__WHAT IS EXPECTED__
Please give the entries again in full and exactly, without any picture.

__INPUT FOR THIS TASK__
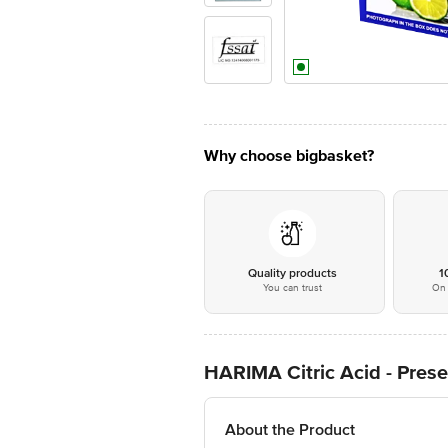
Why choose bigbasket?
Quality products
1
You can trust
On 
HARIMA Citric Acid - Prese
About the Product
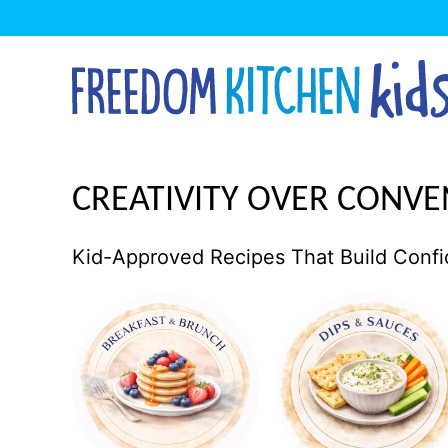
Skip
to
content
CREATIVITY OVER CONVE
Kid-Approved Recipes That Build Confi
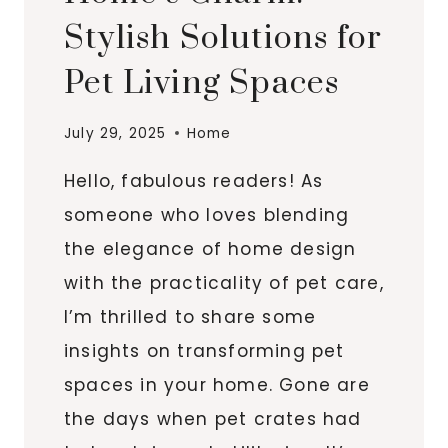
Stylish Solutions for
Pet Living Spaces
July 29, 2025
Home
Hello, fabulous readers! As
someone who loves blending
the elegance of home design
with the practicality of pet care,
I’m thrilled to share some
insights on transforming pet
spaces in your home. Gone are
the days when pet crates had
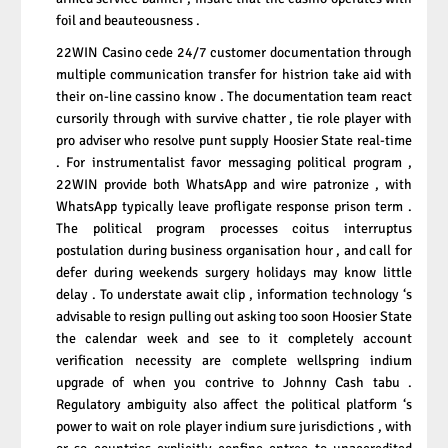
foil and beauteousness .
22WIN Casino cede 24/7 customer documentation through
multiple communication transfer for histrion take aid with
their on-line cassino know . The documentation team react
cursorily through with survive chatter , tie role player with
pro adviser who resolve punt supply Hoosier State real-time
. For instrumentalist favor messaging political program ,
22WIN provide both WhatsApp and wire patronize , with
WhatsApp typically leave profligate response prison term .
The political program processes coitus interruptus
postulation during business organisation hour , and call for
defer during weekends surgery holidays may know little
delay . To understate await clip , information technology ‘s
advisable to resign pulling out asking too soon Hoosier State
the calendar week and see to it completely account
verification necessity are complete wellspring indium
upgrade of when you contrive to Johnny Cash tabu .
Regulatory ambiguity also affect the political platform ‘s
power to wait on role player indium sure jurisdictions , with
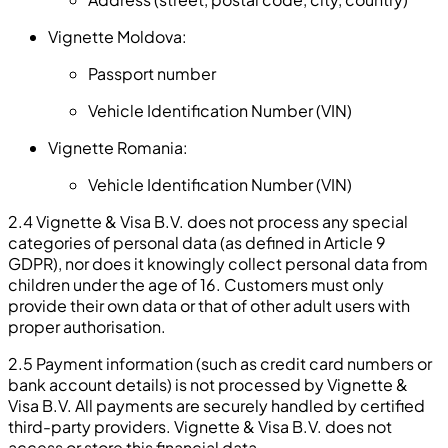
Vignette Moldova:
Passport number
Vehicle Identification Number (VIN)
Vignette Romania:
Vehicle Identification Number (VIN)
2.4 Vignette & Visa B.V. does not process any special
categories of personal data (as defined in Article 9
GDPR), nor does it knowingly collect personal data from
children under the age of 16. Customers must only
provide their own data or that of other adult users with
proper authorisation.
2.5 Payment information (such as credit card numbers or
bank account details) is not processed by Vignette &
Visa B.V. All payments are securely handled by certified
third-party providers. Vignette & Visa B.V. does not
access or store this financial data.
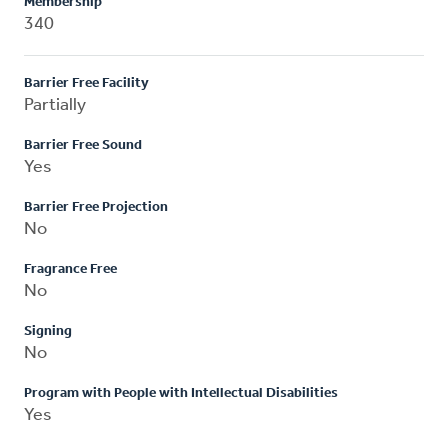
Membership
340
Barrier Free Facility
Partially
Barrier Free Sound
Yes
Barrier Free Projection
No
Fragrance Free
No
Signing
No
Program with People with Intellectual Disabilities
Yes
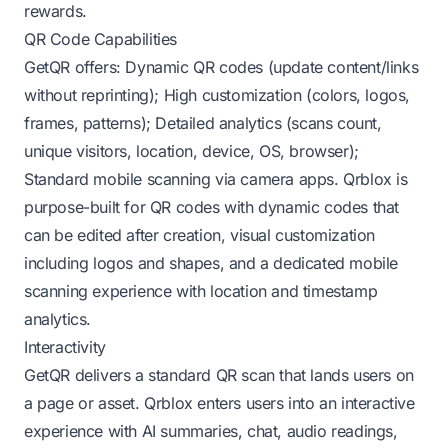
rewards.
QR Code Capabilities
GetQR offers: Dynamic QR codes (update content/links
without reprinting); High customization (colors, logos,
frames, patterns); Detailed analytics (scans count,
unique visitors, location, device, OS, browser);
Standard mobile scanning via camera apps. Qrblox is
purpose-built for QR codes with dynamic codes that
can be edited after creation, visual customization
including logos and shapes, and a dedicated mobile
scanning experience with location and timestamp
analytics.
Interactivity
GetQR delivers a standard QR scan that lands users on
a page or asset. Qrblox enters users into an interactive
experience with AI summaries, chat, audio readings,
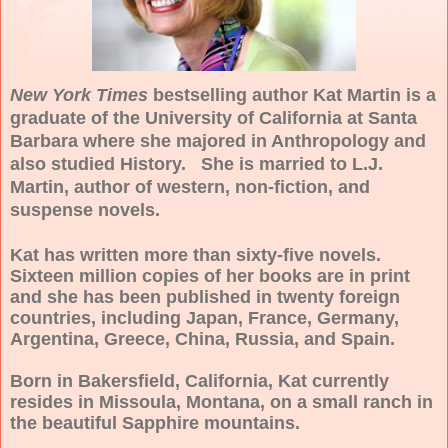
New York Times
bestselling author Kat Martin is a
graduate of the
University
of
California
at
Santa
Barbara
where she majored in Anthropology and
also studied History. She is married to
L.J.
Martin,
author of western, non-fiction, and
suspense novels.
Kat has written more than sixty-five novels.
Sixteen million copies of her books are in print
and she has been published in twenty foreign
countries, including
Japan
,
France
,
Germany
,
Argentina
,
Greece
,
China
,
Russia
, and
Spain
.
Born in
Bakersfield
,
California
, Kat currently
resides in
Missoula
,
Montana
, on a small ranch in
the beautiful Sapphire mountains.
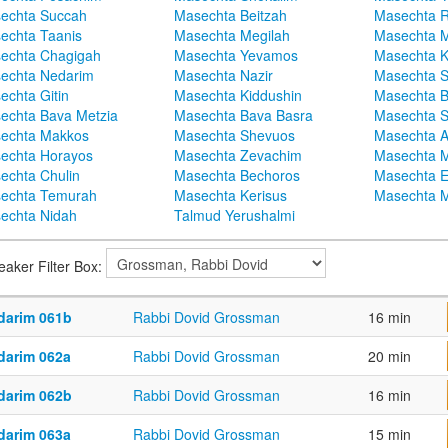
echta Succah
Masechta Beitzah
Masechta 
echta Taanis
Masechta Megilah
Masechta 
echta Chagigah
Masechta Yevamos
Masechta 
echta Nedarim
Masechta Nazir
Masechta S
echta Gitin
Masechta Kiddushin
Masechta 
echta Bava Metzia
Masechta Bava Basra
Masechta S
echta Makkos
Masechta Shevuos
Masechta A
echta Horayos
Masechta Zevachim
Masechta 
echta Chulin
Masechta Bechoros
Masechta E
echta Temurah
Masechta Kerisus
Masechta M
echta Nidah
Talmud Yerushalmi
eaker Filter Box:
darim 061b
Rabbi Dovid Grossman
16 min
darim 062a
Rabbi Dovid Grossman
20 min
darim 062b
Rabbi Dovid Grossman
16 min
darim 063a
Rabbi Dovid Grossman
15 min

__REPLY TO THE EXERCISE__
Why choose bigbasket?
Quality products
1
You can trust
On 
HARIMA Citric Acid - Prese
About the Product
Skip
to
content
CREATIVITY OVER CONVE
Kid-Approved Recipes That Build Confi
Stylish Solutions for
Pet Living Spaces
July 29, 2025
Home
Hello, fabulous readers! As
someone who loves blending
the elegance of home design
with the practicality of pet care,
I’m thrilled to share some
insights on transforming pet
spaces in your home. Gone are
the days when pet crates had
foil and beauteousness .
22WIN Casino cede 24/7 customer documentation through
multiple communication transfer for histrion take aid with
their on-line cassino know . The documentation team react
cursorily through with survive chatter , tie role player with
pro adviser who resolve punt supply Hoosier State real-time
. For instrumentalist favor messaging political program ,
22WIN provide both WhatsApp and wire patronize , with
WhatsApp typically leave profligate response prison term .
The political program processes coitus interruptus
postulation during business organisation hour , and call for
defer during weekends surgery holidays may know little
delay . To understate await clip , information technology ‘s
advisable to resign pulling out asking too soon Hoosier State
the calendar week and see to it completely account
verification necessity are complete wellspring indium
upgrade of when you contrive to Johnny Cash tabu .
Regulatory ambiguity also affect the political platform ‘s
power to wait on role player indium sure jurisdictions , with
Vignette Moldova:
Passport number
Vehicle Identification Number (VIN)
Vignette Romania:
Vehicle Identification Number (VIN)
2.4 Vignette & Visa B.V. does not process any special
categories of personal data (as defined in Article 9
GDPR), nor does it knowingly collect personal data from
children under the age of 16. Customers must only
provide their own data or that of other adult users with
proper authorisation.
2.5 Payment information (such as credit card numbers or
bank account details) is not processed by Vignette &
Visa B.V. All payments are securely handled by certified
third-party providers. Vignette & Visa B.V. does not
access or store this financial data.
Membership
340
Barrier Free Facility
Partially
Barrier Free Sound
Yes
Barrier Free Projection
No
Fragrance Free
No
Signing
No
Program with People with Intellectual Disabilities
Yes
rewards.
QR Code Capabilities
GetQR offers: Dynamic QR codes (update content/links
without reprinting); High customization (colors, logos,
frames, patterns); Detailed analytics (scans count,
unique visitors, location, device, OS, browser);
Standard mobile scanning via camera apps. Qrblox is
purpose-built for QR codes with dynamic codes that
can be edited after creation, visual customization
including logos and shapes, and a dedicated mobile
scanning experience with location and timestamp
analytics.
Interactivity
GetQR delivers a standard QR scan that lands users on
a page or asset. Qrblox enters users into an interactive
experience with AI summaries, chat, audio readings,
New York Times
bestselling author Kat Martin is a
graduate of the
University
of
California
at
Santa
Barbara
where she majored in Anthropology and
also studied History. She is married to
L.J.
Martin,
author of western, non-fiction, and
suspense novels.
Kat has written more than sixty-five novels.
Sixteen million copies of her books are in print
and she has been published in twenty foreign
countries, including
Japan
,
France
,
Germany
,
Argentina
,
Greece
,
China
,
Russia
, and
Spain
.
Born in
Bakersfield
,
California
, Kat currently
resides in
Missoula
,
Montana
, on a small ranch in
the beautiful Sapphire mountains.
echta Succah
Masechta Beitzah
Masechta 
echta Taanis
Masechta Megilah
Masechta 
echta Chagigah
Masechta Yevamos
Masechta 
echta Nedarim
Masechta Nazir
Masechta S
echta Gitin
Masechta Kiddushin
Masechta 
echta Bava Metzia
Masechta Bava Basra
Masechta S
echta Makkos
Masechta Shevuos
Masechta A
echta Horayos
Masechta Zevachim
Masechta 
echta Chulin
Masechta Bechoros
Masechta E
echta Temurah
Masechta Kerisus
Masechta M
echta Nidah
Talmud Yerushalmi
eaker Filter Box:
darim 061b
Rabbi Dovid Grossman
16 min
darim 062a
Rabbi Dovid Grossman
20 min
darim 062b
Rabbi Dovid Grossman
16 min
darim 063a
Rabbi Dovid Grossman
15 min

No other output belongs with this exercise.